Albrecht, le Duc qui séduit et baratine Giselle, puis en souffre, n’a pas de meilleur interprète que l’Etoile Mathieu Ganio. LE Prince Romantique de l’Opéra de Paris à notre avis : le danseur campe son rôle avec élégance et gravitas. Outre ses belles lignes et son jeu d’acteur remarquable, il est surtout très agréable à la vue grâce à sa technique qui impressionne à chaque fois. Ses entrechats sont souvent les plus beaux, les plus réussis, souvent irréprochables ; son extension, ses sauts sont imprégnés de l’intensité dramatique qui lui est propre, et frappent toujours par la finesse dans l’exécution. La Giselle de l’Etoile Dorothée Gilbert (qu’on n’attendait pas voir sur scène ce soir), est l’autre superbe partie du couple tragique, et la protagoniste prima ballerina assoluta indéniable après cette représentation ! Elle est toute vivace toute candide au Ier acte, excellente danseuse et actrice, sa descente aux enfers de la folie suite au chagrin amoureux, et sa mort imminente, sont dans sa prestation frappantes par la sincérité. Comment elle passe si facilement du badinage villageois sautillant à la folie meurtrière riche en pathos est tout à fait remarquable.

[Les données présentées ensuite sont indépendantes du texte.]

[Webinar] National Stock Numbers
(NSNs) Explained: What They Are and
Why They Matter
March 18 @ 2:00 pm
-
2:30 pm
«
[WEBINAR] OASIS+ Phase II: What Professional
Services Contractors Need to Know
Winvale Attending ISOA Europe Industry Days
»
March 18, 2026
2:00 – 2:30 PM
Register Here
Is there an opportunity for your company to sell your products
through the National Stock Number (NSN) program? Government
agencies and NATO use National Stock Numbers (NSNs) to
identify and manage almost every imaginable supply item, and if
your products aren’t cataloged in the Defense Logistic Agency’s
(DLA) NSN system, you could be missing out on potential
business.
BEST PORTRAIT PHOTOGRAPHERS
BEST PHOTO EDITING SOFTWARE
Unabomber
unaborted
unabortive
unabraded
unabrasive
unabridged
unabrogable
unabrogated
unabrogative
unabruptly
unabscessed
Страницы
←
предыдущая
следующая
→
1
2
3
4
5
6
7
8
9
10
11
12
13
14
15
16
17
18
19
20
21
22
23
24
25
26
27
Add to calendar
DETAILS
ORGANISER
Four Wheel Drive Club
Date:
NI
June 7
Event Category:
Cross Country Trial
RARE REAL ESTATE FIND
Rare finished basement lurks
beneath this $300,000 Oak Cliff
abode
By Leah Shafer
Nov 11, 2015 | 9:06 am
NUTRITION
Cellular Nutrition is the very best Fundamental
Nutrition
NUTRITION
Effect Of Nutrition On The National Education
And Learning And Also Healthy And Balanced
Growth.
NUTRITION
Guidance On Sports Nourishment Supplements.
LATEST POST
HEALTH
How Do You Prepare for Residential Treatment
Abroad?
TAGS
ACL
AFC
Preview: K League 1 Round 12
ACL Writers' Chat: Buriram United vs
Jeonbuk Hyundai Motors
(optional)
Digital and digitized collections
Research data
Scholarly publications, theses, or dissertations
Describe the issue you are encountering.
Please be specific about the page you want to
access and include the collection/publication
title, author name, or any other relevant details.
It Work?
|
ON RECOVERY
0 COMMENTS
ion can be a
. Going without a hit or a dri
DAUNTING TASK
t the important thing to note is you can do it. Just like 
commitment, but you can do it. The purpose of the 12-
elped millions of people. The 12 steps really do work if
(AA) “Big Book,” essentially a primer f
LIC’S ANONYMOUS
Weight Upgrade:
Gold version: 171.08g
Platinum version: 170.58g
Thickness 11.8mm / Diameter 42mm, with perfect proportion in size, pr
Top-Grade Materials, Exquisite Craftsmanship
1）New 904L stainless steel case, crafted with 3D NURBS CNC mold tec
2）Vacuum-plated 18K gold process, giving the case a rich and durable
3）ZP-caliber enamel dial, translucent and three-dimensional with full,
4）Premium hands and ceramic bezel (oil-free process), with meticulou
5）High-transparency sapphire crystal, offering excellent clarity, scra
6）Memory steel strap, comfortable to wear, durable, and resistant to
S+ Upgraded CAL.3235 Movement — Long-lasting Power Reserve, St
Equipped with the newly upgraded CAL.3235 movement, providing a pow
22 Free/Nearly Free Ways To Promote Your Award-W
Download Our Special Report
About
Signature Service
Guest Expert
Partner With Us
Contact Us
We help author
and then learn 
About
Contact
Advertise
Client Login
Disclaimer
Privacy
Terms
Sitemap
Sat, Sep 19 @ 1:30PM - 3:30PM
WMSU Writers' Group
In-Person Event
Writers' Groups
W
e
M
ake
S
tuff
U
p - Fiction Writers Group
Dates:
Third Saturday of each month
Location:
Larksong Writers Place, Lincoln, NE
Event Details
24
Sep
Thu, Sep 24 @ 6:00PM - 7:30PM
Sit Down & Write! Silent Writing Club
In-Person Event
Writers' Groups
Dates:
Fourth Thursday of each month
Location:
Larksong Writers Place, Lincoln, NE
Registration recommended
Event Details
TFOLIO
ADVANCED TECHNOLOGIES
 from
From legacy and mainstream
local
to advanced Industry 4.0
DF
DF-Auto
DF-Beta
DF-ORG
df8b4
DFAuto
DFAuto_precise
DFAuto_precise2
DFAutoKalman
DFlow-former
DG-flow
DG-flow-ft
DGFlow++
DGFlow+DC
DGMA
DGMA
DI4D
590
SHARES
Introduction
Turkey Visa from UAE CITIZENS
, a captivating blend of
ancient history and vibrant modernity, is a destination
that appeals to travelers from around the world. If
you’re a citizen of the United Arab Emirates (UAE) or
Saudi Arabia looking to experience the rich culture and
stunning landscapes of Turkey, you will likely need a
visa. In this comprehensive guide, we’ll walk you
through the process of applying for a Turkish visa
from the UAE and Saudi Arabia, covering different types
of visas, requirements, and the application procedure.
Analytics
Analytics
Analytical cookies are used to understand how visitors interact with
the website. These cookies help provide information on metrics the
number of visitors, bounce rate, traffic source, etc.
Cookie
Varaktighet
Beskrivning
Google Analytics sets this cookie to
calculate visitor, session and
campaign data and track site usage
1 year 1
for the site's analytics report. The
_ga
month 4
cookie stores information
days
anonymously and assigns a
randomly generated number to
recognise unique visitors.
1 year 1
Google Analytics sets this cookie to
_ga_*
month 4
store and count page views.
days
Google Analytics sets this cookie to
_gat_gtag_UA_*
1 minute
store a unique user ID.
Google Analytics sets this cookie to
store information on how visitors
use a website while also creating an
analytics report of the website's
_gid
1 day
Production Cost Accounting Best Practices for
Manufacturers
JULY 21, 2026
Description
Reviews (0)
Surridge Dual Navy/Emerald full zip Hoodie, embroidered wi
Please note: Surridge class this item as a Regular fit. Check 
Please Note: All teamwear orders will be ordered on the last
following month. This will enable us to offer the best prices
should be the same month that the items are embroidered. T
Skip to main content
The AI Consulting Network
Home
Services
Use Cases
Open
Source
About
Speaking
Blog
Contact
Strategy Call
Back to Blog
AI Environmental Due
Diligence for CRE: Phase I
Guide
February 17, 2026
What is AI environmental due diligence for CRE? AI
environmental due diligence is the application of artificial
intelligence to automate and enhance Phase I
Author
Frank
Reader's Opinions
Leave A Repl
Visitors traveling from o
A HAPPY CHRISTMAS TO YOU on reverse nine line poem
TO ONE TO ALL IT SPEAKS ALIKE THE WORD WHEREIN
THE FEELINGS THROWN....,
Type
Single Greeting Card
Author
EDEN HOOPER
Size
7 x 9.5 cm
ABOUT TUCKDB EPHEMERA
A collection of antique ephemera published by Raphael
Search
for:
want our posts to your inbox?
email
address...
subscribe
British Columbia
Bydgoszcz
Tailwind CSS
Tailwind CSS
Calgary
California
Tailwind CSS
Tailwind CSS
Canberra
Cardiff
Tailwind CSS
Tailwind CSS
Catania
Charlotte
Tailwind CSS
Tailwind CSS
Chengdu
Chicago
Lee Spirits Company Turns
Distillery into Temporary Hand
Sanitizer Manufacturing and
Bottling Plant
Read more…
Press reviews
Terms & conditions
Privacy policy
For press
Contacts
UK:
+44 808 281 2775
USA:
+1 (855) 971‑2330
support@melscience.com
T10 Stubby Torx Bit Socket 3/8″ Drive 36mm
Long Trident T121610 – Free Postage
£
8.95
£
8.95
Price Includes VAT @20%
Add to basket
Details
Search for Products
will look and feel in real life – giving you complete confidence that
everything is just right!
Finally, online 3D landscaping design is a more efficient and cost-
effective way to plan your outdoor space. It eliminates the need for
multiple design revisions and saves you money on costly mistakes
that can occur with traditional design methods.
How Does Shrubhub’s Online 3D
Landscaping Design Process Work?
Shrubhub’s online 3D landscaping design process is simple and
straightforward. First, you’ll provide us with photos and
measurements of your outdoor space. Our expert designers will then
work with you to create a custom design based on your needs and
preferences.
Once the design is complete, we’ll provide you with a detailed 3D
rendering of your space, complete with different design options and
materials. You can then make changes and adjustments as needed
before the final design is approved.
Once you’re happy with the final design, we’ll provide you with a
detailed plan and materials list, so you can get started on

Au IIème acte, elle est la grâce nostalgique, la douleur amoureuse, la ferveur mystique, faite danseuse. La mélancolie l’habite désormais en permanence, mais elle n’est pas plus forte que le souvenir de l’amour inassouvi qui a causé sa mort. Quelle démonstration d’un art subtil de l’arabesque par l’Etoile en vedette ! Quelle profondeur artistique quand elle s’élève sur ses pointes ! L’expression de son élan amoureux quand elle sauve Albrecht à la fin de l’oeuvre est exaltante, comme toute sa performance.

Remarquons également la performance très solide de l’Orchestre des Lauréats du Conservatoires, surtout les vents sublimes, et espérons que les quelques petits décalages, repérés ça et là, entre fosse et plateau soient maîtrisés rapidement par le chef Koen Kessels. A ne pas manquer car Giselle fait un retour d’autant plus réussi qu’il était attendu, au Palais Garnier, avec plusieurs distributions, du 30 mais jusqu’au 14 juin 2016.